§ **RECORDED DATA**
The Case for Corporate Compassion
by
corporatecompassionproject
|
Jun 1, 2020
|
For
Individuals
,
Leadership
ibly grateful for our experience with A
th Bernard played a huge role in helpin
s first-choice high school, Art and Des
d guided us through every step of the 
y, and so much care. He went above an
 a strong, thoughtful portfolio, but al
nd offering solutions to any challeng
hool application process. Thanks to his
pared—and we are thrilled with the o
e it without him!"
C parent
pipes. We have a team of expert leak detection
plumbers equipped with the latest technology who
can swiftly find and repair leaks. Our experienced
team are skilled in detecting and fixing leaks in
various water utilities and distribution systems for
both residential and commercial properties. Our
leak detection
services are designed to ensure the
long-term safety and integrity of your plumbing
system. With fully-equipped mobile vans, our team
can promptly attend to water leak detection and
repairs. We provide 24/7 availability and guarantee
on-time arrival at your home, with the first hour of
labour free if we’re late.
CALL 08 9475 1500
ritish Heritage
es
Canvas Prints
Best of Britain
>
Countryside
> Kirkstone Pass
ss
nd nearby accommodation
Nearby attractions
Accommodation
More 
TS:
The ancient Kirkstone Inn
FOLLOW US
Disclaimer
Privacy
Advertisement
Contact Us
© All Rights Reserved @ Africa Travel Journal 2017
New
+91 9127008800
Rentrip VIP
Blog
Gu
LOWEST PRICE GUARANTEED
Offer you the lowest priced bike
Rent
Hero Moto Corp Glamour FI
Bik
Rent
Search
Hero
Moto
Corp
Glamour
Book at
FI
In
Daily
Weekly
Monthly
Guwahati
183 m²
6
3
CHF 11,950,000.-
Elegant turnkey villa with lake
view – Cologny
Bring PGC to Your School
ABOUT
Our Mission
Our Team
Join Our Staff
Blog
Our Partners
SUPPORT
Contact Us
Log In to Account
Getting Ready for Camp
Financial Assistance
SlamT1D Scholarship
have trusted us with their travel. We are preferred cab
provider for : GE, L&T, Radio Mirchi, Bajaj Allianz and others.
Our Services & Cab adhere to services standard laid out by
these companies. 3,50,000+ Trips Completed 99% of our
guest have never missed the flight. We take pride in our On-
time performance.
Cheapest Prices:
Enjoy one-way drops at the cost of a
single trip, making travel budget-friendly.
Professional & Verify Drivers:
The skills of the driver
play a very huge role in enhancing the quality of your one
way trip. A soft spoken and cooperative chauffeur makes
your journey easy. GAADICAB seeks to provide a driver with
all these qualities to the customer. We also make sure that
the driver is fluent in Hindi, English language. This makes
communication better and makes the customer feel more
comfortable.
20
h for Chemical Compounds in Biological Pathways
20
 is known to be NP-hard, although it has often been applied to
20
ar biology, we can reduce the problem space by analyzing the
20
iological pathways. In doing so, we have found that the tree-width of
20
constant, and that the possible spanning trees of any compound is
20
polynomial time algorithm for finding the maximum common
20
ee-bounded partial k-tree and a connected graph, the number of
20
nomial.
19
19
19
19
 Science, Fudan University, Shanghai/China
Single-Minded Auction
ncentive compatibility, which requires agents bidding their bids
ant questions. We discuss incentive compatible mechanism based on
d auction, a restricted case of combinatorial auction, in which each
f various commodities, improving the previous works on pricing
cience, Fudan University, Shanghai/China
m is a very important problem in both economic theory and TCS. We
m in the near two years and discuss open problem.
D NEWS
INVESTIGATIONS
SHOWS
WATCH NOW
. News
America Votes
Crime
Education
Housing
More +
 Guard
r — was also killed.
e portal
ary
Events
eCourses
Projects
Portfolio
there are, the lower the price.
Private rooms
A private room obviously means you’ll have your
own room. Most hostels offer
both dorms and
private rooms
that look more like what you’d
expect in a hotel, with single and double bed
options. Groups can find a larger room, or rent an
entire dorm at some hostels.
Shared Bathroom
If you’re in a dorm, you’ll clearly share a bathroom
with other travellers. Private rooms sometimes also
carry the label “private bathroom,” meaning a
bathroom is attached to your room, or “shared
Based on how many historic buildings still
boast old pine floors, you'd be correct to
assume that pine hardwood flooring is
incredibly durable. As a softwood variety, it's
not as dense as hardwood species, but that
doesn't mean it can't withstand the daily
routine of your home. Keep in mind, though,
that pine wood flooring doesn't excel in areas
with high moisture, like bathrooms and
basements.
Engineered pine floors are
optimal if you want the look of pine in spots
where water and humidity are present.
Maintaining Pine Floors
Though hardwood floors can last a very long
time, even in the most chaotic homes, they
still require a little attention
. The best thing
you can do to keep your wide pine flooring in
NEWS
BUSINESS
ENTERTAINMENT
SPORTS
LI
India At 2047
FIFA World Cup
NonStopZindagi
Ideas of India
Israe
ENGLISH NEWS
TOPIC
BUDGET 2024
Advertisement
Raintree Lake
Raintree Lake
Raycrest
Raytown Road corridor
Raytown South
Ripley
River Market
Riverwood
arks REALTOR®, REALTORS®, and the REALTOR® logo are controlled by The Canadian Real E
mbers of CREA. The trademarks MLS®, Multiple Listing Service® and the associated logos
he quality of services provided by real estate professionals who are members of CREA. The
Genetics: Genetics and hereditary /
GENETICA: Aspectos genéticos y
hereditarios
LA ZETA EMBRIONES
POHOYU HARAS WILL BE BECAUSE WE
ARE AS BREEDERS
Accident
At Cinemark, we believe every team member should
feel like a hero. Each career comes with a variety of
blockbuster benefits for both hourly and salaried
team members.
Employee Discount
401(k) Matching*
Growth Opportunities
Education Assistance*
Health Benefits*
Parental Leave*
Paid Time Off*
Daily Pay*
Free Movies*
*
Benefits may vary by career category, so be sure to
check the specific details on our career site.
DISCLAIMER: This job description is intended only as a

§ **EXERCISE**
Show the lines of the entries that include the string "look", copying each in full.

§ **WRITTEN ANSWER**
that look more like what you’d
optimal if you want the look of pine in spots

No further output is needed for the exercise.